The EU Commission has been examining gambling over the Internet closely especially as it relates to revenues lost in regulated gaming monopolies such as the one in Sweden.
A public hearing will be held next week in Brussels to determine if organized crime elements are profiting from unlicensed online casinos in Sweden, Germany and France.
According to EU statistics there are an estimated 15,000 gambling websites on the internet out of which 85% do not hold a valid license. The hearing will also determine how fees may be collected in the online gambling sector from those residents who choose to participate in unlicensed online casinos as well. The hearing well be open to players, online casino operators, governments and organizations involved in online gaming.
The EU Commission is considering a change of general EU gambling rules which will impact Swedish gambling laws and permit countries to collect taxes and fees from the billions in profits generated by the 85% of unlicensed internet gambling websites.

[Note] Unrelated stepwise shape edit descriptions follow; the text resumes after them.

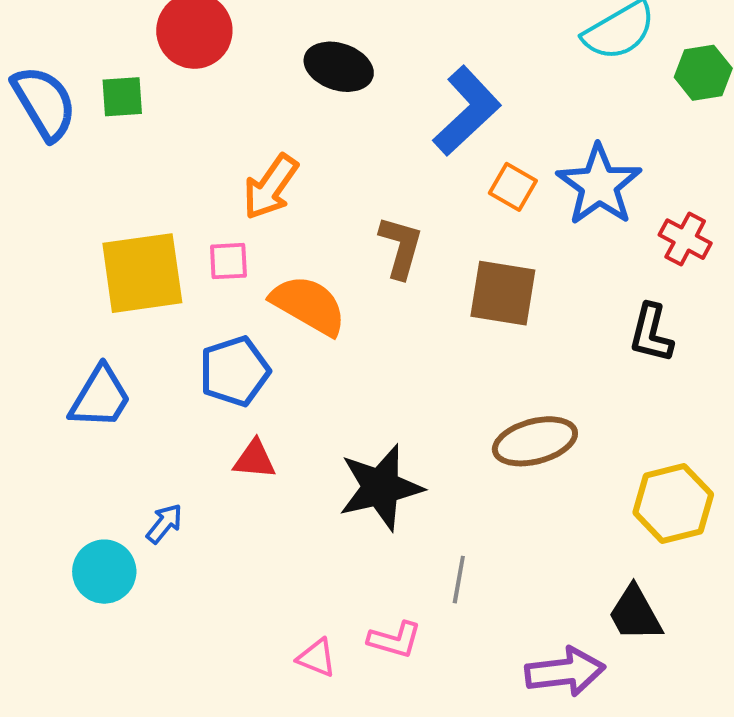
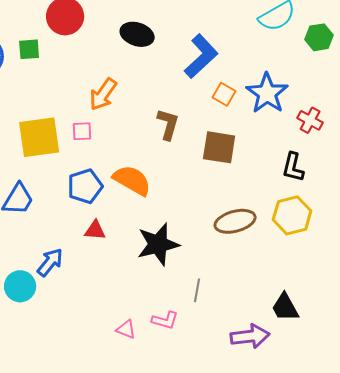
orange semicircle: (309, 305) -> (132, 180), moved
yellow hexagon: (673, 503) -> (292, 215), moved
blue arrow: (164, 523) -> (50, 262), size x1.4

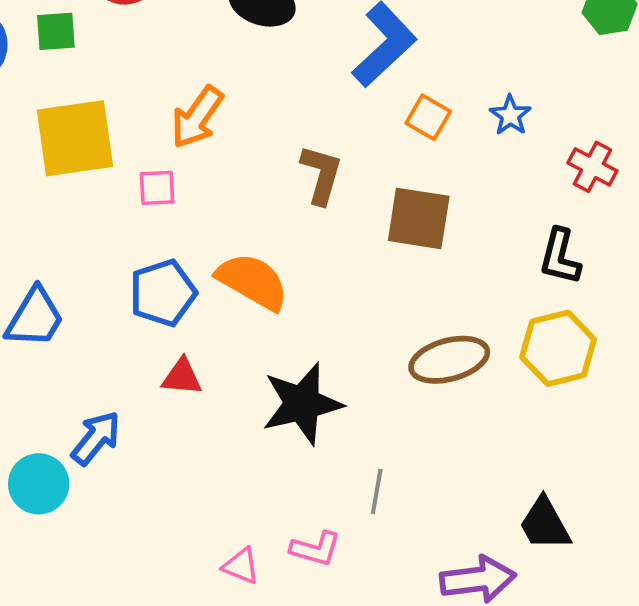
blue star: (267, 93) -> (510, 115), size x0.5
yellow square: (39, 137) -> (75, 138), moved

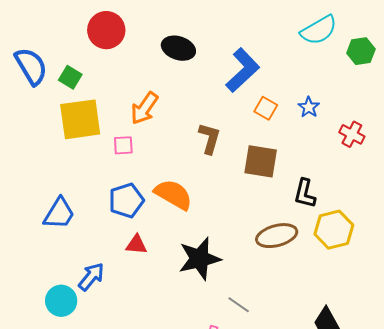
green square: (56, 31) -> (70, 77), moved, turned 35
black L-shape: (560, 257) -> (305, 193), moved
gray line: (377, 491) -> (239, 305), turned -65

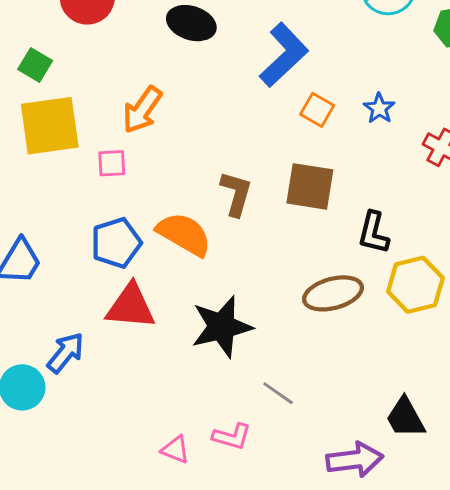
brown L-shape: (210, 138) -> (236, 194), moved
red triangle: (136, 245) -> (131, 306), size x1.6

Experts forecast, that in 2011 in Europe alone, the online gaming industry will generate more than six billion Euros in untaxed profits. By 2013, The Association of Online Gamers (EGBA) estimate the total amount wagered at unlicensed casinos, sportsbooks and Swedish poker rooms will reach up to 3 billion Euros.
The EU Internal Market Commissioner, Mr. Michel Barnier, announced a full investigatory hearing to examine each member country’s rules regarding online gambling and how fees may be levied so that countries do not lose potential revenues. The commission will also examine how fraud, money laundering and compulsive gambling affect countries with more liberalized gaming policies versus those with restrictive policies.